We want to construct an example for the embedding $S^1\times S^1\rightarrow S^3$.
We define $f:S^1\times S^1\rightarrow S^3$ by
$f(\theta, \phi)=(\frac{1}{\sqrt{2}}cos\theta,\frac{1}{\sqrt{2}}sin\theta, \frac{1}{\sqrt{2}}cos\phi, \frac{1}{\sqrt{2}}sin\phi)$.
Obviously, $f$ is well-defined. We know $f$ is injective as it assigns to each point $(\theta, \phi)$ a unique point on $S^3$. The sine and cosine functions together cover the unit circle uniquely for each $\theta$ and $\phi$ in the domain $[0,2\pi]$. The only overlaps that occurs in $[0,2\pi]$ for each variable corresponds to the same point on $S^1$, the unit circle. $S^1\times S^1$ gives a torus. So, each point on the torus is uniquely defined by each $(\theta, \phi)$, and each $(\theta, \phi)$gives a unique point on $S^3$ due to the orthogonal nature of the sine and cosine functions for each dimension.

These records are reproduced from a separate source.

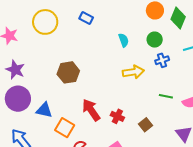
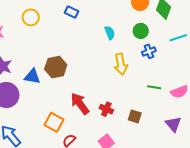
yellow circle: (45, 22) -> (31, 17), size x0.7
yellow arrow: (133, 72) -> (121, 64), turned 90
blue triangle: (44, 110) -> (32, 76), moved
brown square: (146, 125) -> (135, 116), turned -32

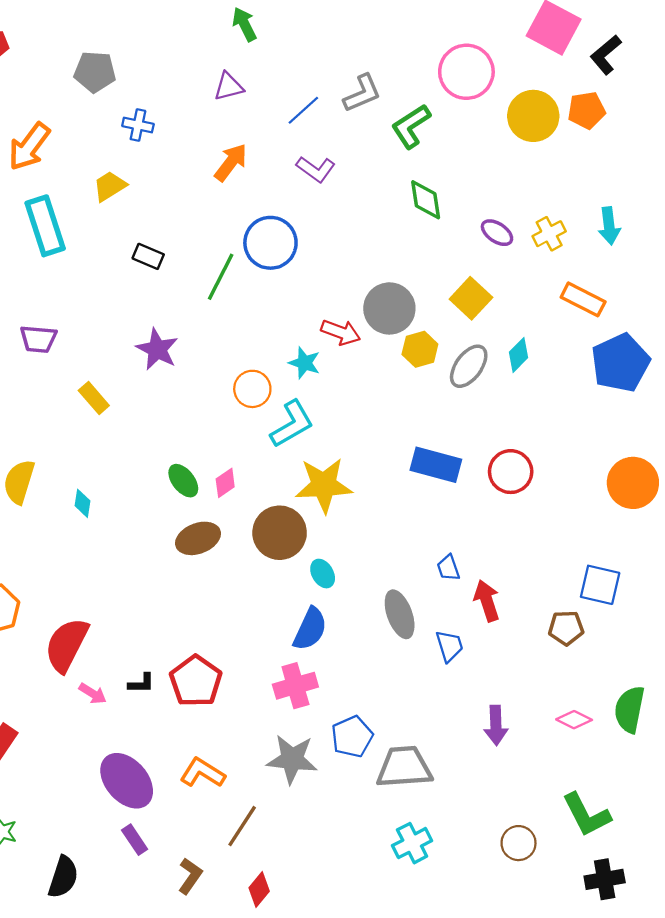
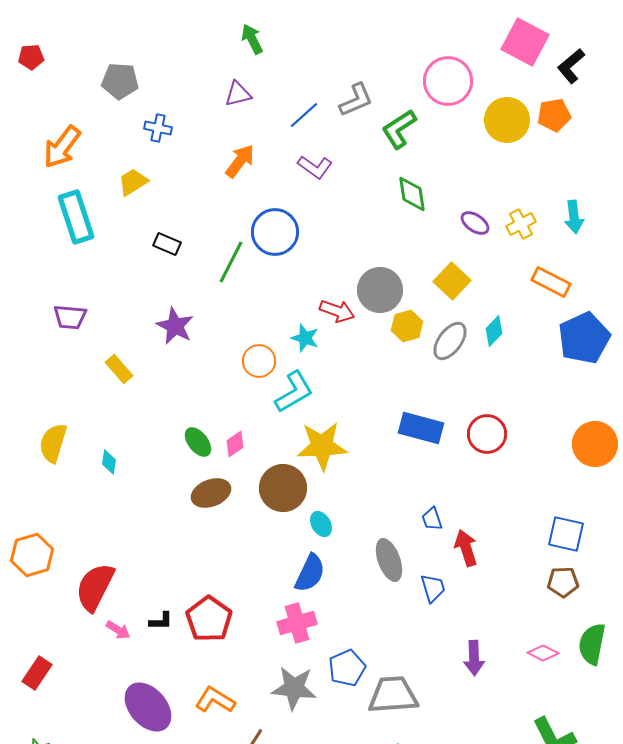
brown pentagon: (566, 628) -> (563, 582), moved

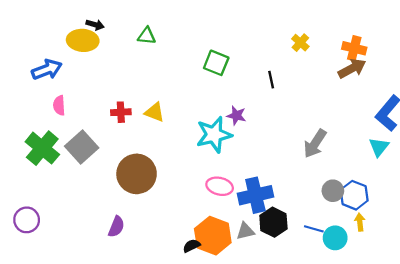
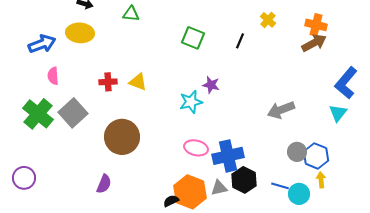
yellow ellipse: (83, 40) -> (80, 33), moved
black line: (271, 80) -> (240, 41), moved, turned 35
cyan star: (214, 135) -> (191, 102), size x0.7
gray arrow: (315, 144) -> (281, 110), turned 36

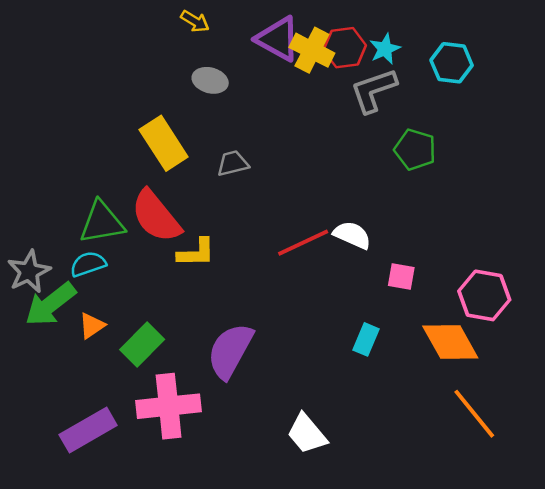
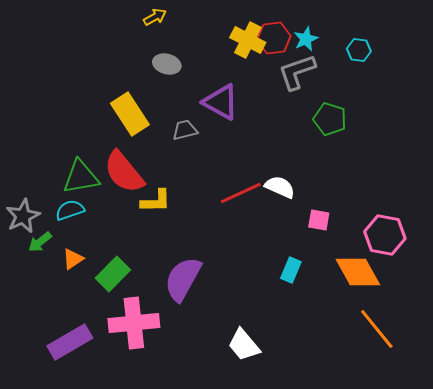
yellow arrow: (195, 21) -> (155, 17), turned -60
purple triangle: (278, 39) -> (221, 102), moved
cyan hexagon: (452, 63) -> (359, 50), size x0.7
green arrow: (50, 304) -> (40, 242), size x0.6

Since the components of $f$ are the sine and cosine functions, which are continuous, then $f$ is continuous. Also, since $S^1$ is compact, then $S^1\times S^1$ is compact (the product of two compact set is compact). Also, $S^3$ is Hausdorff (since $\mathbb{R}^4$ is Hausdorff, and $S^3\subseteq \mathbb{R}^4$). Since $f$ is continuous and injective, and is the map between a compact space and a Hausdorff space, then it is a homeomorphism.
Lastly, the differential $D_pf$ at $p=(\theta, \phi)$ gives a matrix with a full rank (a rank of 2) for any $\theta$ and $\phi$ because the rows are linearly independent (as both the sine and cosine functions do not vanish simultaneously). By the inverse function theorem, $f$ is locally injective. Hence, $f$ is an immersion.

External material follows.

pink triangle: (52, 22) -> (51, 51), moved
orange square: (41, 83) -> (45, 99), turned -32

Since f is a homeomorphism and an immersion, then f is an embedding.
You should avoid the use of $\sin$ and $\cos$. Actually your definition simply says that $$f((x_1,y_1),(x_2,y_2)) = \frac{1}{\sqrt 2}(x_1,y_1,x_2,y_2) .$$ This map is a continuous injection, hence a topological embedding.
$f$ is the restriction of the smooth map $$F : \mathbb R^2 \times \mathbb R^2 = \mathbb R^4 \to \mathbb R^4, F((x_1,y_1),(x_2,y_2)) = \frac{1}{\sqrt 2}(x_1,y_1,x_2,y_2) .$$ Note that $F$ is essentially the identity (with a scaling factor).
Since $S^1 \times S^1$ is a smooth submanifold of $\mathbb R^2 \times \mathbb R^2$ and $S^3$ is a smooth submanifold of $\mathbb R^4$, we see that $f$ is smooth:
$\require{AMScd}$ \begin{CD} S^1 \times S^1 @>{f}>> S^3 \\ @V{i}VV @VV{j}V \\ \mathbb R^2 \times \mathbb R^2 @>>{F}> \mathbb R^4 \end{CD}
The maps $i, j$ are the inclusions. For the differentials we get the commutative diagram $\require{AMScd}$ \begin{CD} T_{(a,b)}S^1 \times S^1 @>{D_{(a,b)}f}>> T_{f(a,b)}S^3 \\ @V{D_{(a,b)}i}VV @VV{D_{f(a,b)}j}V \\ T_{(a,b)}\mathbb R^2 \times \mathbb R^2 @>>{D_{(a,b)}F}> T_{F(a,b)}\mathbb R^4 \end{CD}
Since $D_{(a,b)}i$ and $D_{(a,b)}F$ are injective, also $D_{(a,b)}f$ must be injective. This proves that $f$ is an immersion.